The U.S. has recorded an unprecedented two-month goods trade deficit totaling $301 billion amid corporate efforts to front-run anticipated tariffs, according to an analysis by the financial commentary outlet The Kobeissi Letter.
The trade imbalance reached historic levels in January and February, with monthly deficits of $153.3 billion and $147.9 billion, respectively, far surpassing the previous peak during the initial phase of the Trump administration’s trade conflict.
The severity of these deficits reflects heightened uncertainty over tariff policies affecting approximately $240 billion in annual auto imports, nearly half of which originate from Mexico.
The resulting surge in imports, particularly industrial supplies such as oil, LNG, steel, and gold, has significantly widened the non-petroleum goods deficit, emphasizing structural vulnerabilities within the U.S. trade framework.
As highlighted by The Financial Times, concurrent with trade disruptions, U.S. financial markets have diverged from global equities.
Since President Trump’s January inauguration, U.S. stocks, represented by the MSCI USA index, have declined nearly 2% year-to-date, whereas global equities, measured by the MSCI World ex USA Index, have advanced approximately 9%.

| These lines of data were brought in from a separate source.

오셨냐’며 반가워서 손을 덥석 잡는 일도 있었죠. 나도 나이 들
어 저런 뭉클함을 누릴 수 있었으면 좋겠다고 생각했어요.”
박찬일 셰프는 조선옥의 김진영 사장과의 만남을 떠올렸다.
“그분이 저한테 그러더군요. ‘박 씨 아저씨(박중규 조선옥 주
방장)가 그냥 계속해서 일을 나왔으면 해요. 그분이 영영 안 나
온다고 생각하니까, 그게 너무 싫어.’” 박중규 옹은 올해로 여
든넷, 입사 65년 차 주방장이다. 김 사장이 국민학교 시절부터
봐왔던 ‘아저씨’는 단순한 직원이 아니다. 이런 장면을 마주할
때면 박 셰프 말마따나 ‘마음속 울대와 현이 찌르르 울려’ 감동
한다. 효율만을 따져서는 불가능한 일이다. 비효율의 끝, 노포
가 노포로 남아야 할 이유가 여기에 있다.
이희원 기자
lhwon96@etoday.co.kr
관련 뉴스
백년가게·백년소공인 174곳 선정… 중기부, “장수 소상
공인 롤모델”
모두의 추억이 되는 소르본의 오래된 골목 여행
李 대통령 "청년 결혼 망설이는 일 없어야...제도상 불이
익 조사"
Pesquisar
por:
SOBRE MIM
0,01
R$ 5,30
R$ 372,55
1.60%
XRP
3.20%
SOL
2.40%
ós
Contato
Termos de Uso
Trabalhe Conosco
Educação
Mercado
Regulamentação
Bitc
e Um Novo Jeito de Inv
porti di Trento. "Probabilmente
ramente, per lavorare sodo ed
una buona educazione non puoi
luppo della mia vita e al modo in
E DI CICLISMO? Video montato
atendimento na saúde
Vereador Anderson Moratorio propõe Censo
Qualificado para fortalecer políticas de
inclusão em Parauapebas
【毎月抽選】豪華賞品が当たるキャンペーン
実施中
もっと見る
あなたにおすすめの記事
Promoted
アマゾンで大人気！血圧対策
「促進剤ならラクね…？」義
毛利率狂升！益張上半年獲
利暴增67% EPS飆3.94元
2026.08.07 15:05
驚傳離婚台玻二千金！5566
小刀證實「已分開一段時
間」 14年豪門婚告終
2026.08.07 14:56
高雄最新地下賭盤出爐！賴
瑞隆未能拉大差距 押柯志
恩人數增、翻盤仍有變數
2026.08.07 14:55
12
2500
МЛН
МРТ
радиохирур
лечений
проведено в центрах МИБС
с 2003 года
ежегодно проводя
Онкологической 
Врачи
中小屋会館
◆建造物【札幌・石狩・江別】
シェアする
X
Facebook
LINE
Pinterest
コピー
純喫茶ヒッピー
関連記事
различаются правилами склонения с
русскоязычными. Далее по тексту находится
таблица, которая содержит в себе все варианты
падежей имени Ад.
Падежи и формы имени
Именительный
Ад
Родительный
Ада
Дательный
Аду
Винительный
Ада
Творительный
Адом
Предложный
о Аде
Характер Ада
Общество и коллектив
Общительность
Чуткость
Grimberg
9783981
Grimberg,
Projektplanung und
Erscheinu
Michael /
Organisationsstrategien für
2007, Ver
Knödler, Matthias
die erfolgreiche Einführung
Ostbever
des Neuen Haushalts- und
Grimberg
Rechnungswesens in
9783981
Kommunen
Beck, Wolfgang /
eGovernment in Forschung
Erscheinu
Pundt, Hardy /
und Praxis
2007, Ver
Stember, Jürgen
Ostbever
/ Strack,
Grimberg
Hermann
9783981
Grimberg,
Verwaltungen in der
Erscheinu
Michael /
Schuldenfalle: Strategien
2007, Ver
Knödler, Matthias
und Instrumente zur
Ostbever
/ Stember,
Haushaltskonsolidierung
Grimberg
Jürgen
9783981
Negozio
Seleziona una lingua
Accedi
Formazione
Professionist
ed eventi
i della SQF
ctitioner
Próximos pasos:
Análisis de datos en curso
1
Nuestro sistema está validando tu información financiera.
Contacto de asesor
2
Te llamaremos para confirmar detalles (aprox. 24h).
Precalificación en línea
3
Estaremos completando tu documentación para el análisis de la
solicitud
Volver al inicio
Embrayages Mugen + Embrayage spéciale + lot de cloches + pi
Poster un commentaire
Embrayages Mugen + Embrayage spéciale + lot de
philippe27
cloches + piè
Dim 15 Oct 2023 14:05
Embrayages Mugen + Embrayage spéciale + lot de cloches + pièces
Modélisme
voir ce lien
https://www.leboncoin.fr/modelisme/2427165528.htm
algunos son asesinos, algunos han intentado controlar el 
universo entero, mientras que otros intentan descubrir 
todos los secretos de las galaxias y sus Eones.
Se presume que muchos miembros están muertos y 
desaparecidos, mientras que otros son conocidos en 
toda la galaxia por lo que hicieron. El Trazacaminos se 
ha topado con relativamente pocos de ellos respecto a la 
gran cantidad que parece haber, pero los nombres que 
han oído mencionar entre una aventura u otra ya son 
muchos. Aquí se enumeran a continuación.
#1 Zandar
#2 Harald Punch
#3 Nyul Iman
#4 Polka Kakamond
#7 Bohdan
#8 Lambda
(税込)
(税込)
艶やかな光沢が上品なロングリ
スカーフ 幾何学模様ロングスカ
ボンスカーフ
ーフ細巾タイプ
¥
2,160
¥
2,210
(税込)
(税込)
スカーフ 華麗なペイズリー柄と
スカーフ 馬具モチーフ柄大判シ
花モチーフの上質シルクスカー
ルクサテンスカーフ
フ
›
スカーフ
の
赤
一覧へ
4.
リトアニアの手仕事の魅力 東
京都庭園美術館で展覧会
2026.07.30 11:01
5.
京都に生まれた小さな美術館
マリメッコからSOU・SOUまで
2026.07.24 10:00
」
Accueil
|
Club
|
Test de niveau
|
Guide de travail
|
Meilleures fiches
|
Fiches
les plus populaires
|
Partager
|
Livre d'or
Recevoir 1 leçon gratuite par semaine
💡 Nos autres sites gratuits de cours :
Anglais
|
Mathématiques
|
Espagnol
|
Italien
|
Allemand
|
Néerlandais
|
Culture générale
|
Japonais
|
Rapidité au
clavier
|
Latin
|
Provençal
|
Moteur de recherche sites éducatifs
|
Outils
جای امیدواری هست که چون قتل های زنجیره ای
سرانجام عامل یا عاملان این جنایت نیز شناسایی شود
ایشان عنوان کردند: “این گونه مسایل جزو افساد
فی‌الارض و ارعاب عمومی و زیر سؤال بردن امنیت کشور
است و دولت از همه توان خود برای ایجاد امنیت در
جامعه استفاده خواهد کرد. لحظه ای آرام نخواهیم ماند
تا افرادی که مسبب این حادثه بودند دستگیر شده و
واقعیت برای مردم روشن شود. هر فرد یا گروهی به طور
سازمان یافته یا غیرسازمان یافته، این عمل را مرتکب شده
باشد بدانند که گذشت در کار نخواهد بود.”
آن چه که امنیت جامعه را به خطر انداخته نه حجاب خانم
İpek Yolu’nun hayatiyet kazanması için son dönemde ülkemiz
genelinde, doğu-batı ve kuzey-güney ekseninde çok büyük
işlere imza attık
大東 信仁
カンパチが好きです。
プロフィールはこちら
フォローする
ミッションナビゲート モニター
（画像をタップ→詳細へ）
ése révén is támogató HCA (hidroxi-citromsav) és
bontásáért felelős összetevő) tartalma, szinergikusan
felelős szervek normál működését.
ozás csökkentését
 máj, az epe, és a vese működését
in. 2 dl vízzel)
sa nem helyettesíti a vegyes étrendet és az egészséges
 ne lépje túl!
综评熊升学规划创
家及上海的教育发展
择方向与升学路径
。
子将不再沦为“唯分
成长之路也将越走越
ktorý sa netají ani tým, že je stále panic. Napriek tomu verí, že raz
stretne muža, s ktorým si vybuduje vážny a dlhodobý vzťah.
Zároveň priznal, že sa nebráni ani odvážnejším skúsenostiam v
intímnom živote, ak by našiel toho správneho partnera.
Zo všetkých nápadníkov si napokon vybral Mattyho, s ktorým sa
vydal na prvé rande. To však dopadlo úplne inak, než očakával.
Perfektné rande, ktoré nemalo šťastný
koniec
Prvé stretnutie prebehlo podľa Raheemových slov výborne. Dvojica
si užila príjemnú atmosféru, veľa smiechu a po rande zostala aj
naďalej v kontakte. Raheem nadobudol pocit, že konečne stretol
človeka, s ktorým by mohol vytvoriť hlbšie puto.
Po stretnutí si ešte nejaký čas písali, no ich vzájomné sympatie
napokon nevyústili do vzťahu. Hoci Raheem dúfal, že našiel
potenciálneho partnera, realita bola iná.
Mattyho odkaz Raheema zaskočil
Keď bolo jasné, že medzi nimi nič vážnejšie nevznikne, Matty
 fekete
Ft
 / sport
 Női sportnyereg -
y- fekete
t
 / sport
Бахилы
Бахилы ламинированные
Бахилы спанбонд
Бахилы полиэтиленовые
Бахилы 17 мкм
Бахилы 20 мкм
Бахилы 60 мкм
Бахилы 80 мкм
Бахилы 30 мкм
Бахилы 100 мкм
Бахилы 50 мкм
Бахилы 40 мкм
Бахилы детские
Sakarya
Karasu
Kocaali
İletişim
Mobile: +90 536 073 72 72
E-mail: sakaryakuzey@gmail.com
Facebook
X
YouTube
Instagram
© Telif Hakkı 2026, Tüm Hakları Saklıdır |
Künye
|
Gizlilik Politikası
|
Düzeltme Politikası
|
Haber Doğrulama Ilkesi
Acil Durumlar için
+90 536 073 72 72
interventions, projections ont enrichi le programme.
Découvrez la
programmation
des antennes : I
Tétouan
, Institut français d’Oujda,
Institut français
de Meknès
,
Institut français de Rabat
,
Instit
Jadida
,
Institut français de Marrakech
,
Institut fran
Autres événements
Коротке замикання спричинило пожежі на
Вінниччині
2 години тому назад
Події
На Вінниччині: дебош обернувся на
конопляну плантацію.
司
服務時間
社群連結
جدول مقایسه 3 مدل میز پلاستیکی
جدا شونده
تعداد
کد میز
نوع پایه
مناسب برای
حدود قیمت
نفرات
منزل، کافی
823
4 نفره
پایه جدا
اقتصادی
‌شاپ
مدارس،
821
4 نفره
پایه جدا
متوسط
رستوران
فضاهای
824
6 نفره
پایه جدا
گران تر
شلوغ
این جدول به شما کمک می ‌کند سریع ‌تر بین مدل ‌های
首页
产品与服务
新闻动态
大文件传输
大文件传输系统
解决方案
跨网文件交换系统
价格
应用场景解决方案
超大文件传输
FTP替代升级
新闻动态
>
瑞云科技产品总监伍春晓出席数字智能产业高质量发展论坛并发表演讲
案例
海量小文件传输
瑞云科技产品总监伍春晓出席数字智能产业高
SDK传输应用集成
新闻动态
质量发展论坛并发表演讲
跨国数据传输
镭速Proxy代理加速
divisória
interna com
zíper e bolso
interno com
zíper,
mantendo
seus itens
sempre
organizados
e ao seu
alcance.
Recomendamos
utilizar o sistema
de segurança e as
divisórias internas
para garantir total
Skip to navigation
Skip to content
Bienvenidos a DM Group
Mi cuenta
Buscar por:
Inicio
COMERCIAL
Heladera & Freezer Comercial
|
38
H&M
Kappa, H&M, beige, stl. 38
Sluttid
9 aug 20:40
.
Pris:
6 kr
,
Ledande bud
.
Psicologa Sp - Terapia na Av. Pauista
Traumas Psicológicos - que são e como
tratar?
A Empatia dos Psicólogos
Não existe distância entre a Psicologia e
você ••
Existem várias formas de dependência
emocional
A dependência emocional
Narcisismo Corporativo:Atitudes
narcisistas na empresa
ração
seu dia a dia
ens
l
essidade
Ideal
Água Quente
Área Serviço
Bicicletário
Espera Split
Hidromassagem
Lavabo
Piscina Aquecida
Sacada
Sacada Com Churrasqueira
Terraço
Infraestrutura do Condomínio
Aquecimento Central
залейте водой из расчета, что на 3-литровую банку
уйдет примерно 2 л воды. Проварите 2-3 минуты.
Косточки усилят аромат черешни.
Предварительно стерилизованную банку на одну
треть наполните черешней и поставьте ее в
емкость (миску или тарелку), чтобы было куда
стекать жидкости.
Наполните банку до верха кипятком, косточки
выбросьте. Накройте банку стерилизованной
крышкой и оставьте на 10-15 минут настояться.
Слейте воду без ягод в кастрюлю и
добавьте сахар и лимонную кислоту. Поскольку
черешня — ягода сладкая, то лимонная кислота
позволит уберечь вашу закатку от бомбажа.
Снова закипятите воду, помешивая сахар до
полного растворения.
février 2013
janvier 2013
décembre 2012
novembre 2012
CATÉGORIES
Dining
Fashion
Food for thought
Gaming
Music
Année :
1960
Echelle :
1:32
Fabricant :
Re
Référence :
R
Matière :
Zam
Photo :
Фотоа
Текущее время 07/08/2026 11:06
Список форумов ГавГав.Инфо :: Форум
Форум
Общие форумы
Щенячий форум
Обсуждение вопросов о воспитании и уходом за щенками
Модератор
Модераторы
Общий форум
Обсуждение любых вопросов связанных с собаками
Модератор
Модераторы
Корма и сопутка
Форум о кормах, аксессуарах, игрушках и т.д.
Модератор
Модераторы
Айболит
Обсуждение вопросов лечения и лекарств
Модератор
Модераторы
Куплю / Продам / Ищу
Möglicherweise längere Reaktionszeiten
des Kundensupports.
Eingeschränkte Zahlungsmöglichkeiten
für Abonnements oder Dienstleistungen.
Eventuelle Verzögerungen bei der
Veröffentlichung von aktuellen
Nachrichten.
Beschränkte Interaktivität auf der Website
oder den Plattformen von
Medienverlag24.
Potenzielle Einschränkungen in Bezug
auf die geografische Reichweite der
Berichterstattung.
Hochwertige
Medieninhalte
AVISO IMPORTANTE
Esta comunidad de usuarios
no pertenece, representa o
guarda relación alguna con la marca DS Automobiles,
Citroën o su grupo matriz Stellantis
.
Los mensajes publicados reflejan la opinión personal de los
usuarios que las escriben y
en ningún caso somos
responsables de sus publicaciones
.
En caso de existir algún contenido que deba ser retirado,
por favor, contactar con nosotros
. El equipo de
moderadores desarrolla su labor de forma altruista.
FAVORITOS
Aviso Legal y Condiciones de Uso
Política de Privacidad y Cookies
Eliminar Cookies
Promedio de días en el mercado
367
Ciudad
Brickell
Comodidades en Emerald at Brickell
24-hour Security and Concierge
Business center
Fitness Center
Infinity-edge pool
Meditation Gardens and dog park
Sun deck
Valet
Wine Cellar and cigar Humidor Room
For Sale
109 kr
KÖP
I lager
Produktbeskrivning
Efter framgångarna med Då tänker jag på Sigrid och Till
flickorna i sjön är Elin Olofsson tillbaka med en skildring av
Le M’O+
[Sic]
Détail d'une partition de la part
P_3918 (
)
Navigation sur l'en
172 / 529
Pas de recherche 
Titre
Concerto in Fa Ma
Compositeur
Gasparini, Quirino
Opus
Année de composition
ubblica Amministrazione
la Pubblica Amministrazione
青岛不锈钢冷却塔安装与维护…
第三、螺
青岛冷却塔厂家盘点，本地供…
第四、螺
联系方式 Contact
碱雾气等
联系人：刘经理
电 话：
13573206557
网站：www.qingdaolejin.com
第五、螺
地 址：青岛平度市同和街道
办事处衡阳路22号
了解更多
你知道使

The divergence accentuates investor concerns over sustained economic disruptions and tariff implications on corporate profitability and growth.
Amid these developments, physical gold purchases in the U.S. surged, driving inventories up over 100% year-to-date and pushing gold prices to approximately $3,100 per ounce. This increase signals widespread hedging against prolonged economic uncertainty reminiscent of historical recessionary behaviors.
With Bitcoin highly correlated with the US markets currently and decoupled from gold, the US economy could drastically effect Bitcoin performance over the next few months. Unlike gold, Bitcoin is not performing like a risk-on asset.
While many Bitcoiners see Bitcoin as the future of the global economic system, its price will be heavily reliant on US economics in 2025.